### WHAT TO WORK ON
Within the entries below, find the portion that opens with the line containing "Pradesh, India, 250002." and closes with the line containing "realistischen Eindruck. Der". Retype that portion exactly and only.

(PROVIDED ENTRIES Opens)

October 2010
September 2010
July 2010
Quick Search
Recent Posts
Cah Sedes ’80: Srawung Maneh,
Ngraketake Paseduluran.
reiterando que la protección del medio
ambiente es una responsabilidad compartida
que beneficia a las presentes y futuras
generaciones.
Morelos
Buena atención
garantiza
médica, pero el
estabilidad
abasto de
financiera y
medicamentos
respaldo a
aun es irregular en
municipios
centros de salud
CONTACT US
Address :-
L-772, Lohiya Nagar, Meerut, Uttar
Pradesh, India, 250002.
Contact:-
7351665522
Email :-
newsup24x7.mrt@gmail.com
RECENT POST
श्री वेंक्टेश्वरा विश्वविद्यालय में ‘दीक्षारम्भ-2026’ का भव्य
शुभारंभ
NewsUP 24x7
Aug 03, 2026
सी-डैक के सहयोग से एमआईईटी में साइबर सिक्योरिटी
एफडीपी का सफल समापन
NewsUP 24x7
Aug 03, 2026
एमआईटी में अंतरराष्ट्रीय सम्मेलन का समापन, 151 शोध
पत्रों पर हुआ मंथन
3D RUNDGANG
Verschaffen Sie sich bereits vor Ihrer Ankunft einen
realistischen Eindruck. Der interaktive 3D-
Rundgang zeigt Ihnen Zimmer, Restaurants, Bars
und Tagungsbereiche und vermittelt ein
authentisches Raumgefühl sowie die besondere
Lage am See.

(PROVIDED ENTRIES Closes)
(PROVIDED ENTRIES Opens)

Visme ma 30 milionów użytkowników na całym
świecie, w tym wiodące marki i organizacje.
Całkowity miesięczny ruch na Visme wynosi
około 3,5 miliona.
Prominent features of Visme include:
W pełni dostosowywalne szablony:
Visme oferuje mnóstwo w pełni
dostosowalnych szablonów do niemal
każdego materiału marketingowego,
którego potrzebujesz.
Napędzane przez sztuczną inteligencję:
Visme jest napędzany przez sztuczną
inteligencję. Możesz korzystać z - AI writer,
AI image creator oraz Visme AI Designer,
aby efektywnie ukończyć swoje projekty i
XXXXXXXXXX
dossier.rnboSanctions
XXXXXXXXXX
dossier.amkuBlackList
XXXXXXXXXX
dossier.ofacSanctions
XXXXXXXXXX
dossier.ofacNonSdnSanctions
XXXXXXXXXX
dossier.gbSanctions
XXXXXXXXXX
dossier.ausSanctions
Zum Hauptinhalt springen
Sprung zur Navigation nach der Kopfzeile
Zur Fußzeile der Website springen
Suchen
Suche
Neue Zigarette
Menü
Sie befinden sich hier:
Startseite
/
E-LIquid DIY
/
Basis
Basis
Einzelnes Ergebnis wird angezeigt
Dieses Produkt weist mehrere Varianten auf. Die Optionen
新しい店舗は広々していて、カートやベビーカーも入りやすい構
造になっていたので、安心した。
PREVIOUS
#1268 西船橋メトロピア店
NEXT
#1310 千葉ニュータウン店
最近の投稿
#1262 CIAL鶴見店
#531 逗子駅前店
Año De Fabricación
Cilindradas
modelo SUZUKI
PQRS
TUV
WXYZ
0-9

(PROVIDED ENTRIES Closes)
(PROVIDED ENTRIES Opens)

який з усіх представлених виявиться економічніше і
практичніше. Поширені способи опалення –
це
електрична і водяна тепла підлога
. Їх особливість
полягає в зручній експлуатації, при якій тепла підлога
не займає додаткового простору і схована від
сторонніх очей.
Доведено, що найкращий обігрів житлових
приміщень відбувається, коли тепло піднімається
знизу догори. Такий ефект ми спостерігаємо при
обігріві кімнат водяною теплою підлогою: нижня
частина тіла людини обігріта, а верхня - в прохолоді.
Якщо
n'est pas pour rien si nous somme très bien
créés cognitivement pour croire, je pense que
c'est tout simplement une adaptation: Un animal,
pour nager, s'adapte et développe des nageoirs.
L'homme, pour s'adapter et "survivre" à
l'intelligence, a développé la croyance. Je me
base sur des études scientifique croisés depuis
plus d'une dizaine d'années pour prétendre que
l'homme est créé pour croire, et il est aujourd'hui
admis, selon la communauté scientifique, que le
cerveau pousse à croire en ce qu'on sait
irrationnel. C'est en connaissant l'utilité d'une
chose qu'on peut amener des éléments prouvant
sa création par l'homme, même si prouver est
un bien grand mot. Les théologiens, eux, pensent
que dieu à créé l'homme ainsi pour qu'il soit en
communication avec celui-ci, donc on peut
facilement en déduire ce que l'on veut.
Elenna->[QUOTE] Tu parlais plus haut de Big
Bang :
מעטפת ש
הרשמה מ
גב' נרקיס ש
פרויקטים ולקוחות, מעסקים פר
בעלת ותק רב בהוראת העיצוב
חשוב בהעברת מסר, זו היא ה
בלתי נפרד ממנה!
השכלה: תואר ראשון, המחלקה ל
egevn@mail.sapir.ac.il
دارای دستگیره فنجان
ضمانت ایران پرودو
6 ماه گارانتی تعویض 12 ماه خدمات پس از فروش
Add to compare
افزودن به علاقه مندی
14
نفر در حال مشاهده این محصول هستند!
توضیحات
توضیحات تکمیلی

(PROVIDED ENTRIES Closes)

### EXPECTED ANSWER
Pradesh, India, 250002.
Contact:-
7351665522
Email :-
newsup24x7.mrt@gmail.com
RECENT POST
श्री वेंक्टेश्वरा विश्वविद्यालय में ‘दीक्षारम्भ-2026’ का भव्य
शुभारंभ
NewsUP 24x7
Aug 03, 2026
सी-डैक के सहयोग से एमआईईटी में साइबर सिक्योरिटी
एफडीपी का सफल समापन
NewsUP 24x7
Aug 03, 2026
एमआईटी में अंतरराष्ट्रीय सम्मेलन का समापन, 151 शोध
पत्रों पर हुआ मंथन
3D RUNDGANG
Verschaffen Sie sich bereits vor Ihrer Ankunft einen
realistischen Eindruck. Der interaktive 3D-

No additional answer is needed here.